Discussion in 'Off-topic Discussion' started by Ongoingsupport, Feb 9, 2018.

  1. Ongoingsupport

    Ongoingsupport Fapstronaut

    https://www.theatlantic.com/technol...r-in-the-age-of-instant-communication/550325/

    Naomi Baron, a linguist at American University who studies language and technology, puts it, “We’ve dissed people in lots of formats before.”

    A Pew survey found that 90 percent of cellphone owners “frequently” carry their phone with them, and 76 percent say they turn their phone off “rarely” or “never.” In one small 2015 study, young adults checked their phones an average of 85 times a day. Combine that with the increasing social acceptability of using your smartphone when you’re with other people, and it’s reasonable to expect that it probably doesn’t take that long for a recipient to see any given message.

    “You create for people an environment where they feel as though they could be responded to instantaneously, and then people don’t do that. And that just has anxiety all over it,” says Sherry Turkle, the director of the Initiative on Technology and Self at the Massachusetts Institute of Technology.

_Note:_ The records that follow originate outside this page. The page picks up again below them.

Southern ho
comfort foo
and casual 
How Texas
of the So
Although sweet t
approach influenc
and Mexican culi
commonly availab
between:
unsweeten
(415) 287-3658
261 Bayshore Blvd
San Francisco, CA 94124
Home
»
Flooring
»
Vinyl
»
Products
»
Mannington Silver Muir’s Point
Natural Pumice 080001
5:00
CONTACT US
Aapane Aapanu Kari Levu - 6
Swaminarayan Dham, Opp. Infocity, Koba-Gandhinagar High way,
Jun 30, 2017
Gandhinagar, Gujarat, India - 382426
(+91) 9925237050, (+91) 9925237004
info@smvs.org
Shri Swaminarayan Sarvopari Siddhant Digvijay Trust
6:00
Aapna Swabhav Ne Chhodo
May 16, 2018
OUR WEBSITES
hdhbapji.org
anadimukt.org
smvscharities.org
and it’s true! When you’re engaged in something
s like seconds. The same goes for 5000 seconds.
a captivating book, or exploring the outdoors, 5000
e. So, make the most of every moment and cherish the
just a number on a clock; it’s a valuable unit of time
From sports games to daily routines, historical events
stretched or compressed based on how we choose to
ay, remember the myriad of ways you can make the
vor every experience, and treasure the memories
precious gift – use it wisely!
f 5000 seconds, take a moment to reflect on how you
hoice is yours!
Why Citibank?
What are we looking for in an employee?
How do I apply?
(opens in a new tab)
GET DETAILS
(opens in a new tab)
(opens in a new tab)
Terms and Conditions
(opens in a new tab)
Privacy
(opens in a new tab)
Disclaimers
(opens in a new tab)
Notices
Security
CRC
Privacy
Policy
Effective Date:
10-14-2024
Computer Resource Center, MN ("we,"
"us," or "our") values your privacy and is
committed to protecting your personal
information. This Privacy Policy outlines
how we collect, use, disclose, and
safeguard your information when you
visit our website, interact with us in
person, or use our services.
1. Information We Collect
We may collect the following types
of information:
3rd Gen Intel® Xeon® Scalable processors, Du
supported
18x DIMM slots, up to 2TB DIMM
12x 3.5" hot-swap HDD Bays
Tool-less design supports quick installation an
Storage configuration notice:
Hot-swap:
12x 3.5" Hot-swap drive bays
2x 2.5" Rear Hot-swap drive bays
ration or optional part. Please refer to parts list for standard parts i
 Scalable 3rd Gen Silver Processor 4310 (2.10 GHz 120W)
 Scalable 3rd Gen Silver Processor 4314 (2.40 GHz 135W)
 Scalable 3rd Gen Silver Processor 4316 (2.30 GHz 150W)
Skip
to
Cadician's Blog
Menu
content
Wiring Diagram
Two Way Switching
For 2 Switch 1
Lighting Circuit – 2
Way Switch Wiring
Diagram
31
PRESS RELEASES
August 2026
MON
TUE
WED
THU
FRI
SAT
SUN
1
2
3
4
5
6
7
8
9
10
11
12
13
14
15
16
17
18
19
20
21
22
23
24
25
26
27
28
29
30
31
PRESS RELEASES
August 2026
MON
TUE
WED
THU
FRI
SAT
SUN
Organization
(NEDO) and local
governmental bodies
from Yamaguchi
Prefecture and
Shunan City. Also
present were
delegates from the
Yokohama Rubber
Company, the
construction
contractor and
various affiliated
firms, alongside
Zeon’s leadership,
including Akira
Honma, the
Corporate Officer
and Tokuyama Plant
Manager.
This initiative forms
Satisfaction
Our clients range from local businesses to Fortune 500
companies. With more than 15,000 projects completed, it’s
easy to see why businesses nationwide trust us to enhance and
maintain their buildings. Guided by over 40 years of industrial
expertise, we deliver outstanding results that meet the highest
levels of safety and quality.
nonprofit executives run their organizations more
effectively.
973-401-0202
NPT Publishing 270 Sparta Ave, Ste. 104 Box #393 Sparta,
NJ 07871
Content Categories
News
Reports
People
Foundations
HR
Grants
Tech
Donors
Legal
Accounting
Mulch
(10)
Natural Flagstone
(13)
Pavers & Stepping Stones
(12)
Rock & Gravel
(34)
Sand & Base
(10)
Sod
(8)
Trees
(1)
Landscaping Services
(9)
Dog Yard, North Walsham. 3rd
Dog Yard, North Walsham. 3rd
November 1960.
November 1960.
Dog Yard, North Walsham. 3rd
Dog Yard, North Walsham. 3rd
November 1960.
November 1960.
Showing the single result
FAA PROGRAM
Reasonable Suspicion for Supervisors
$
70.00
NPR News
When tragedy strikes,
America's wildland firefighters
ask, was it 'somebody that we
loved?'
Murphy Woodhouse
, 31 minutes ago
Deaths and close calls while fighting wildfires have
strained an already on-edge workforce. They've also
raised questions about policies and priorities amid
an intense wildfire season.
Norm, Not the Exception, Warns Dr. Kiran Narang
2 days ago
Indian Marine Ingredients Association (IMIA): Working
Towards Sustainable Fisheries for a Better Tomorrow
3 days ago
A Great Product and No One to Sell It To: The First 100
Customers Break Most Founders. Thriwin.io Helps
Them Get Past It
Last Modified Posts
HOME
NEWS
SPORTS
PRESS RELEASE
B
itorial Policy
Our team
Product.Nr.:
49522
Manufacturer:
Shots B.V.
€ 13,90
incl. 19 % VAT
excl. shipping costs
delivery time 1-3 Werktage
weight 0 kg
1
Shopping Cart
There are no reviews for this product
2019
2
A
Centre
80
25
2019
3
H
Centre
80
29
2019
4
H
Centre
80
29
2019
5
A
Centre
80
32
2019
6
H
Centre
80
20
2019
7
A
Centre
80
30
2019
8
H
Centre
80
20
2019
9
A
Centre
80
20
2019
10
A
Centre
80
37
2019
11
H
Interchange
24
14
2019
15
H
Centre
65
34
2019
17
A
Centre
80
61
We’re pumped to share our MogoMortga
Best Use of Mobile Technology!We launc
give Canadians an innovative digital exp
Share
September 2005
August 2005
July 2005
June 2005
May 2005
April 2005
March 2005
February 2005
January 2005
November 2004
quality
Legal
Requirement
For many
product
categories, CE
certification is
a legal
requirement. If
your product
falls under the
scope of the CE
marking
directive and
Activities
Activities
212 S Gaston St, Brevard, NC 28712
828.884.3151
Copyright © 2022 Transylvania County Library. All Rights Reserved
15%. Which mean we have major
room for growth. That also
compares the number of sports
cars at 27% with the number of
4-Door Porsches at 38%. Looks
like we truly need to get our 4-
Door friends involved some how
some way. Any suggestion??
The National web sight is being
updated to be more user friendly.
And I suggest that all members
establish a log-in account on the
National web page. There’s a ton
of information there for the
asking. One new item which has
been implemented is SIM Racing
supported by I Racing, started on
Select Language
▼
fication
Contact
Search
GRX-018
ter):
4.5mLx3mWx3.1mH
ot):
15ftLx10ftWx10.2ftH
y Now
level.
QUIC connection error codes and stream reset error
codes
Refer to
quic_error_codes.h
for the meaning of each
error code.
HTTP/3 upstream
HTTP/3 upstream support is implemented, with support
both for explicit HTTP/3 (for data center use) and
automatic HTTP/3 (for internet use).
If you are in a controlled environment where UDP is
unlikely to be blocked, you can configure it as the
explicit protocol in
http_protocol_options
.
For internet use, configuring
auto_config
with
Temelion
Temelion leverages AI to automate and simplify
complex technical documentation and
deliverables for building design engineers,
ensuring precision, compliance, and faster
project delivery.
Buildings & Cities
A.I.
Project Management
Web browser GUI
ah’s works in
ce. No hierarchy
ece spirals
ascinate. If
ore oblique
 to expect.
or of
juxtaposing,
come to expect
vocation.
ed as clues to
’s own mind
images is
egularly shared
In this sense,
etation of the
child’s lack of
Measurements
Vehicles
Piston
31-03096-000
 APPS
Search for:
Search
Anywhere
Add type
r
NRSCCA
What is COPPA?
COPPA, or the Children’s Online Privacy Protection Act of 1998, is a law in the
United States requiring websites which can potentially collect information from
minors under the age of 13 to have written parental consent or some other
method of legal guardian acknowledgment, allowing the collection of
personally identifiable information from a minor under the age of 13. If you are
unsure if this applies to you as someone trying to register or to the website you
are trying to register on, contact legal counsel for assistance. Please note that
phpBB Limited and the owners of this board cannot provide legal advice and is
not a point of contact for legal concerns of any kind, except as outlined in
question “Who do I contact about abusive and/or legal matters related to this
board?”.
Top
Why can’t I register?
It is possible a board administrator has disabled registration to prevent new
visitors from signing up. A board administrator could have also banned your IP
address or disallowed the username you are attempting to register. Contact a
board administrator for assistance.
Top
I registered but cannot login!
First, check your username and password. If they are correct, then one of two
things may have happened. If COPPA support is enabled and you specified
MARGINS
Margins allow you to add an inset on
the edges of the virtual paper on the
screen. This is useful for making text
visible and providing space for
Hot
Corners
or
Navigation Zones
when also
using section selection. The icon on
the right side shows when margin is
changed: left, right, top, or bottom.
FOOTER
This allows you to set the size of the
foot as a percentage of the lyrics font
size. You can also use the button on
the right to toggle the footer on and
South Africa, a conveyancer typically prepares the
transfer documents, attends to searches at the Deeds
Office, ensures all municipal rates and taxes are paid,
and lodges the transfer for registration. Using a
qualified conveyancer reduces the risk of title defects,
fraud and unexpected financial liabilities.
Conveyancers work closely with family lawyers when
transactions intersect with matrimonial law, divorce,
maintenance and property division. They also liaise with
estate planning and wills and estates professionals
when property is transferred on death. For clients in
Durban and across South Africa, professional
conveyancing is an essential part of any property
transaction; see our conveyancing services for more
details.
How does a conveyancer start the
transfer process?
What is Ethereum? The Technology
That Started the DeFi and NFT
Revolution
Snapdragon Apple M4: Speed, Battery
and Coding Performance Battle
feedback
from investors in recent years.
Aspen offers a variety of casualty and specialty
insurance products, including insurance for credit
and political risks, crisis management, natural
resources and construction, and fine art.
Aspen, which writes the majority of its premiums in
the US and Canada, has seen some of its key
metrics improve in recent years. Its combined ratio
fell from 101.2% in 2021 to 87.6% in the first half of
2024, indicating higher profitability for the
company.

    These are simple little exchanges (or lack of exchanges) but it reminds me of this one point that just because people are constantly connected it doesn't mean there's anything meaningful going on, it just means you're connected. Maybe people get too much stuff and a lot of it doesn't mean anything to them. And meaning requires context:

    When someone’s in front of you, “you do get to see the shadow of your words across someone else’s face,” Turkle says.

    In last month’s viral New Yorker short story “Cat Person,” a young woman embarks on a failed romantic relationship with a man she meets at the movie theater where she works. They only go on one date in the story; they get to know each other primarily over text. When the affair ends messily, it reveals not only how the bubble of romantic expectations can be popped by reality’s needle, but also how weak digital communication is as a scaffolding on which to build an understanding of another person.

    In an interview, the story’s author, Kristen Roupenian, said the piece was inspired by “the strange and flimsy evidence we use to judge the contextless people we meet outside our existing social networks, whether online or off.” Indeed, even for the people we already know, we increasingly rely on contextless forms of communication.

    I think even when you know someone you forget about context, because in that moment it's just a text from them and you may or may not be in the mood for it. This is also why I think the way people use text messaging systems for AP can be really misguided, people may connect via NoFap originally, and it just becomes this contextless meandering chat.